I also have a nagging worry that we will all be reduced to kinda cave people constructing make-shift shelters and scratching around in the earth desperate for food. Thankfully, I have learnt a few useful skills up the allotment.
I am doing my bit in trying to halt the progression toward this scenario. Take a look at Bean-sprouts blog for a more sensible disussion of issues relating to global warming and tips on how to reduce your carbon footprint.
Anyways, I stumbled across an article in the Online Ecologist which explains why allotmenteering is a logical and proactive step toward halting the crazy world that we live in or at the very least helps us to not feel so smothered by it. It is a rousing, humorous and comprehensive article about why everyone should have their own piece of land.
Paul Kingsnorth decribes his transition from an allotment ridiculer to an allotment junkie. He describes the allotment effect in terms that are not dissimilar to the rants and ponitifications that we have, as we proudly survey our ‘home’.

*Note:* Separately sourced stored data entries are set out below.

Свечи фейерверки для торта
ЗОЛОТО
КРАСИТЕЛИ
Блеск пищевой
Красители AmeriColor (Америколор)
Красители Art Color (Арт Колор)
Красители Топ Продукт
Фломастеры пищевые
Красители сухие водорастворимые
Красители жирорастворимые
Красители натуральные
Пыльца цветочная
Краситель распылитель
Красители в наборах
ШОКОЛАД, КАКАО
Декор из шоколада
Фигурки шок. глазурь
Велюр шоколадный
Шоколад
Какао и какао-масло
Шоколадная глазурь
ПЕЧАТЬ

“This is when you know the allotment has really done its work on you. For at heart, this is not about growing vegetables at all. It’s not about mulching, or compost heaps, or longhandled hoes. It is a declaration of independence: here I stand, on my own plot of land. I grow what I want, when I want, and there’s nothing you can do about it. And no, I don’t have a loyalty card.”

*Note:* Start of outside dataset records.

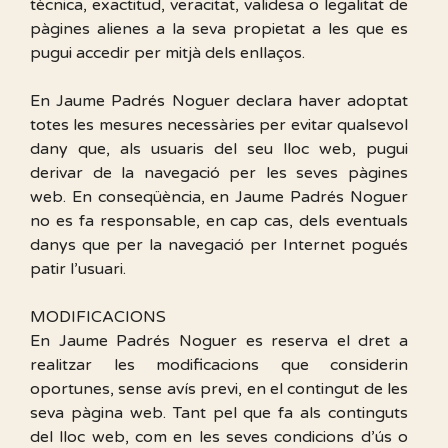
tècnica, exactitud, veracitat, validesa o legalitat de
pàgines alienes a la seva propietat a les que es
pugui accedir per mitjà dels enllaços.
En Jaume Padrés Noguer declara haver adoptat
totes les mesures necessàries per evitar qualsevol
dany que, als usuaris del seu lloc web, pugui
derivar de la navegació per les seves pàgines
web. En conseqüència, en Jaume Padrés Noguer
no es fa responsable, en cap cas, dels eventuals
danys que per la navegació per Internet pogués
patir l’usuari.
MODIFICACIONS
En Jaume Padrés Noguer es reserva el dret a
realitzar les modificacions que considerin
oportunes, sense avís previ, en el contingut de les
seva pàgina web. Tant pel que fa als continguts
del lloc web, com en les seves condicions d’ús o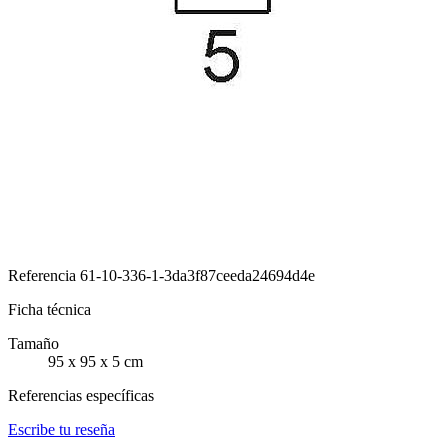
Referencia
61-10-336-1-3da3f87ceeda24694d4e
Ficha técnica
Tamaño
95 x 95 x 5 cm
Referencias específicas
Escribe tu reseña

So if you got the time and/or need to be stirred into action then read the whole thing at the Ecologist Online, entitled ‘Dig for Victory’.
The main thrust of this article really hit home for me, in these troubled and unpredictable times my allotment is my insurance policy and helps me sleep at night.

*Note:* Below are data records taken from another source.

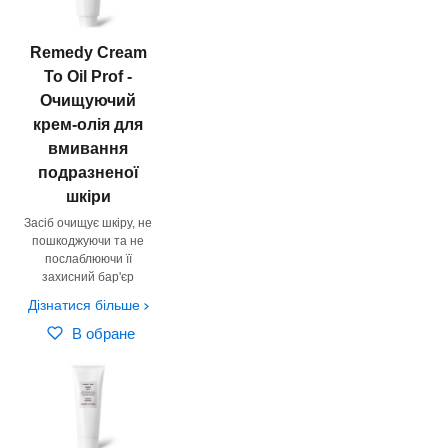
Remedy Сream
To Oil Prof -
Очищуючий
крем-олія для
вмивання
подразненої
шкіри
Засіб очищує шкіру, не
пошкоджуючи та не
послаблюючи її
захисний бар'єр
Дізнатися більше
В обране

http://www.theecologist.org/archive_detail.asp?content_id=556
Thanks for the link. I agree – it’s amazing how you change the way you think about your allotment over time. I think we’ve forgotten about the power of land ownership. We tend to think only in terms of the wealthy who own whole counties. But it means something to own an acre, half an acre, ten rods, or even just to rent it. To work your plot of land, get to know it, invest in it. That’s why I got so angry about the Manor Gardens Allotmenteers (who had their plots comandeered by the London Olympics). It’s just not good enough to say “We’ll give you another bit of land”, not when they’ve already dug and tilled one bit, added manure and compost to it, eradicated perennial weeds, improved the drainage, built raised beds, and planted trees and bushes and asparagus and all those long-term things. It’s not good enough at all.